Когда эта злосчастная телефонограмма пришла в «Спартак», мы со Славкой отправились на прием к Ю. Д. Машину, тогдашнему председателю Центрального совета спортивного союза. Мы рассказали ему обо всех своих сомнениях, просили его потолковать с тренерами сборной о нашей тройке, уговорить их вернуть Женьку в сборную. Машин обещал. Не знаю, беседовал ли он с Чернышевым и Тарасовым, думаю, что да.
Но в таких случаях последнее слово обычно всегда за тренерами. Женька остался дома, а в Тампере поехал Ионов.
Я ни в чем не могу упрекнуть Толю Ионова. Он делал в Тампере все, что мог. Но мог он в нашей тройке очень немного: мы играли в разный хоккей. Переучиться за столь короткий срок он был не в состоянии. Да и ни к чему это было — ведь после чемпионата ему предстояло вернуться к своим постоянным партнерам, которые
Закончилось первенство мира, и мы вновь стали играть своей тройкой. Мы решили не унывать и доказать, что случай с Женькой — эпизод, что мы сильны именно втроем. Но видимо, тренеры мысленно навсегда вычеркнули Евгения из списков сборной.
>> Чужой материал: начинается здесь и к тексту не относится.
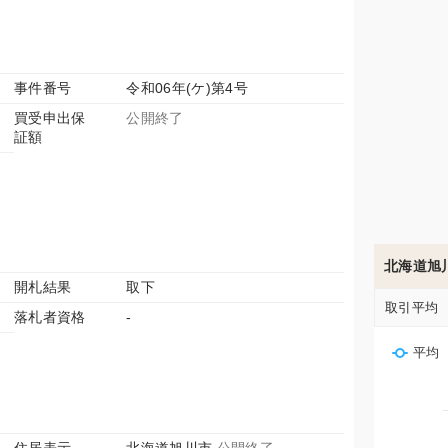
事件番号
令和06年(ケ)第4号
買受申出保
公開終了
証額
北海道旭
開札結果
取下
取引平均
落札者資格
-
平均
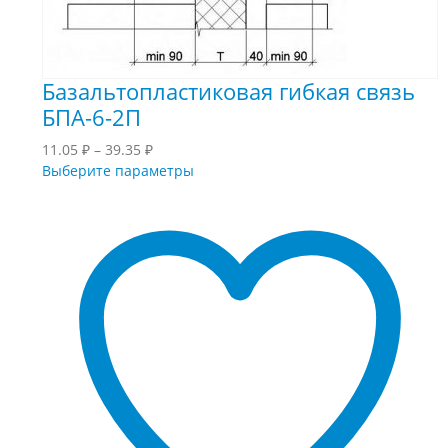
Базальтопластиковая гибкая связь
БПА-6-2П
Диапазон
11.05
₽
–
39.35
₽
цен:
Этот
Выберите параметры
11.05 ₽
товар
–
имеет
39.35 ₽
несколько
вариаций.
Опции
можно
выбрать
на
странице
товара.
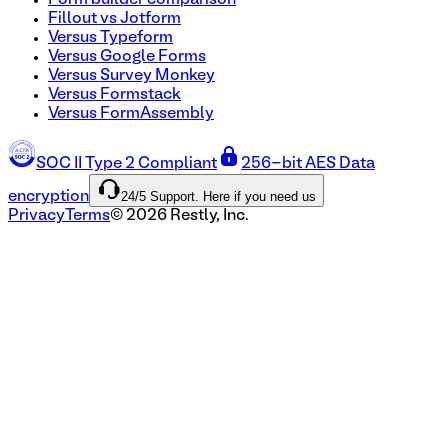
Form builder comparison
Fillout vs Jotform
Versus Typeform
Versus Google Forms
Versus Survey Monkey
Versus Formstack
Versus FormAssembly
SOC II Type 2 Compliant
256-bit AES Data
24/5 Support. Here if you need us
encryption
Privacy
Terms
©
2026
Restly, Inc.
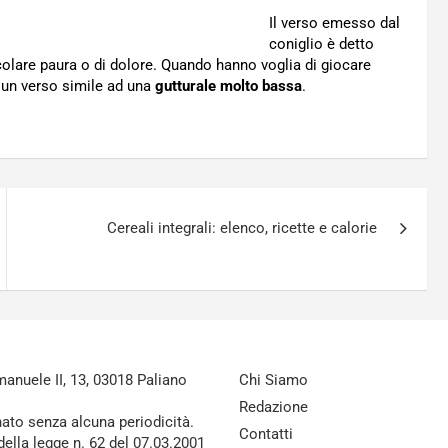
Il verso emesso dal
coniglio è detto
colare paura o di dolore. Quando hanno voglia di giocare
 un verso simile ad una
gutturale molto bassa
.
Cereali integrali: elenco, ricette e calorie
nuele II, 13, 03018 Paliano
Chi Siamo
Redazione
nato senza alcuna periodicità.
Contatti
della legge n. 62 del 07.03.2001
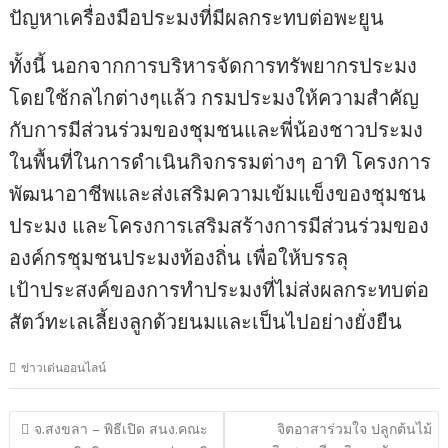
ปัญหาเครื่องมือประมงที่มีผลกระทบต่อพะยูน
ทั้งนี้ นอกจากการบริหารจัดการทรัพยากรประมง
โดยใช้กลไกต่างๆแล้ว กรมประมงให้ความสำคัญ
กับการมีส่วนร่วมของชุมชนและพี่น้องชาวประมง
ในพื้นที่ในการดำเนินกิจกรรมต่างๆ อาทิ โครงการ
พัฒนาอาชีพและส่งเสริมความเข้มแข็งของชุมชน
ประมง และโครงการเสริมสร้างการมีส่วนร่วมของ
องค์กรชุมชนประมงท้องถิ่น เพื่อให้บรรลุ
เป้าประสงค์ของการทำประมงที่ไม่ส่งผลกระทบต่อ
สัตว์ทะเลเลี้ยงลูกด้วยนมและเป็นไปอย่างยั่งยืน
ข่าวเด่นออนไลน์
แนะแนว
จ.สงขลา – พิธีเปิด สนง.คณะ
จิตอาสาร่วมใจ ปลูกต้นไม้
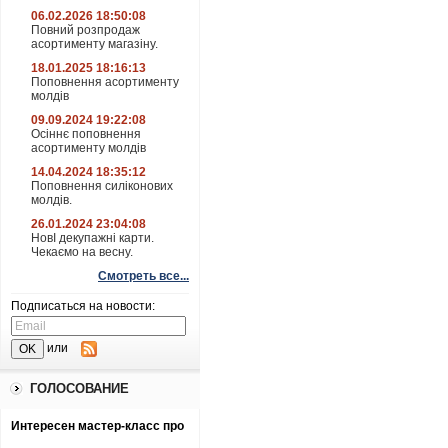
06.02.2026 18:50:08
Повний розпродаж
асортименту магазіну.
18.01.2025 18:16:13
Поповнення асортименту
молдів
09.09.2024 19:22:08
Осіннє поповнення
асортименту молдів
14.04.2024 18:35:12
Поповнення силіконових
молдів.
26.01.2024 23:04:08
НовІ декупажні карти.
Чекаємо на весну.
Смотреть все...
Подписаться на новости:
или
ГОЛОСОВАНИЕ
Интересен мастер-класс про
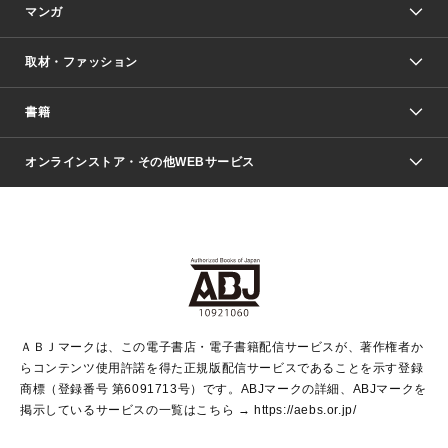
マンガ
取材・ファッション
少年マンガ
週刊少年ジャンプ
書籍
ファッション・美容
青年マンガ
ジャンプSQ.
Seventeen
週刊ヤングジャンプ
オンラインストア・その他WEBサービス
文芸・文庫・総合
芸能・情報・スポーツ
少女マンガ
Vジャンプ
non-no Web
ヤングジャンプ定期購読デジタル
すばる
Myojo
オンラインストア
りぼん
学芸・ノンフィクション・新書
最強ジャンプ
女性マンガ
@BAILA
ヤンジャン＋
小説すばる
週プレNEWS
マーガレット
集英社OTOコンテンツ
集英社 学芸編集部
少年ジャンプ＋
その他WEBサービス
クッキー
ライトノベル・ノベライズ
MAQUIA ONLINE
となりのヤングジャンプ
集英社 文芸ステーション
週プレ グラジャパ！
別冊マーガレット
SHUEISHA MANGA-ART HERITAGE
集英社 ビジネス書
ゼブラック
ココハナ
SHUEISHA ADNAVI
SPUR.JP
集英社Webマガジン Cobalt
グランドジャンプ
web 集英社文庫
キッズ
web Sportiva
マンガMee
ジャンプキャラクターズストア
集英社新書
ジャンプルーキー！
月刊オフィスユー
ＡＢＪマークは、この電子書店・電子書籍配信サービスが、著作権者か
EDITOR'S LAB
LEE
集英社オレンジ文庫
ウルトラジャンプ
青春と読書
パラスポ＋！
らコンテンツ使用許諾を得た正規版配信サービスであることを示す登録
集英社みらい文庫
リマコミ＋
HAPPY PLUS STORE
集英社新書プラス
ジャンプTOON
商標（登録番号 第6091713号）です。ABJマークの詳細、ABJマークを
Marisol
シフォン文庫
アジア人物史
S-KIDS.LAND
マンガMeets
掲示しているサービスの一覧はこちら →
https://aebs.or.jp/
shueisha vox
よみタイ
S-MANGA
Web éclat
ダッシュエックス文庫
К его кандидатуре больше не возвращались. Если других — и постарше — вновь и вновь испытывали, проверяли, включали во вторую сборную, отправляли в зарубежные поездки, то по отношению к Женьке тренеры всем своим поведением словно давали понять: на тебе поставлен крест.
Его место в Любляне занял Виктор Якушев. С ним нам, конечно, было тяжелее, чем с Женькой, но все же легче, чем с Ионовым. Якушев — игрок необычайного таланта. Он так понимает, видит и чувствует хоккей, как это дано немногим. По существу, в Любляне мы с ним играли «с листа» после двух-трех совместных тренировок. Когда выяснилось, что нам предстоит играть вместе, мы вкратце рассказали Виктору, как любим и привыкли действовать в тех или иных ситуациях, и все сразу же пошло сносно. Последний же матч чемпионата, матч со сборной Чехословакии, в котором наша тройка открыла счет и за первые пять минут забросила три шайбы, мы и вообще провели здорово.
К началу следующего сезона, сезона Вены, хоккейная карьера моего брата завершилась. Он ушел рано, ему не было и тридцати. Сказалась и старая травма, которая с годами давала знать о себе все сильнее. Но не последнюю роль сыграло и уязвленное самолюбие. Мы продолжали играть в сборной, каждый год пополняя свои коллекции золотых медалей и нежась в ласковых объятиях славы, а Женька, чувствуя себя ничем не хуже и продолжая играть вместе с нами в «Спартаке», должен был на время мировых чемпионатов и международных турниров отходить в сторону и уступать свое законное (как считали и он и мы) место кому-то другому.
Не знаю, может быть, я слишком здесь пристрастен. Другим я быть не могу — речь идет о моем брате.
Итак, Женька ушел. И сезон 1966/67 года можно считать началом новой эры в истории нашей тройки. Тренер «Спартака» Бобров определил к нам правым краем 19-летнего Евгения Зимина. Сколько должно было утечь воды, сколько пришлось нам попортить друг другу настроения и нервов, прежде чем новое наше звено стало не хуже того, прежнего! Чтобы понять это, надо знать, что это за личность — Женя Зимин.
Хоккеист он, как говорится, от бога. Скорость, сметливость, храбрость, техничность — всеми этими и многими другими достоинствами природа наделила его в избытке. А вместе с ними дала ему солидный запас самоуверенности и тщеславия. Хоккейное поле было для него тем местом, где он, и только он, Евгений Зимин, должен обводить противников, забивать голы и срывать аплодисменты. Партнеры интересовали его постольку, поскольку они могут помочь ему в этом деле. Коллективной игры он не понимал и в душе не признавал. Был он тогда парень на редкость симпатичный, обаятельный и одновременно упрямый и своенравный. К тому же успехи — не только на площадке, а и у девушек, у приятелей — давались ему легко. А потому каждый свой шаг в жизни и в хоккее он считал самым правильным и самым лучшим. Что же касается характера, то в этом он немногим уступал своему тезке и предшественнику — моему брату.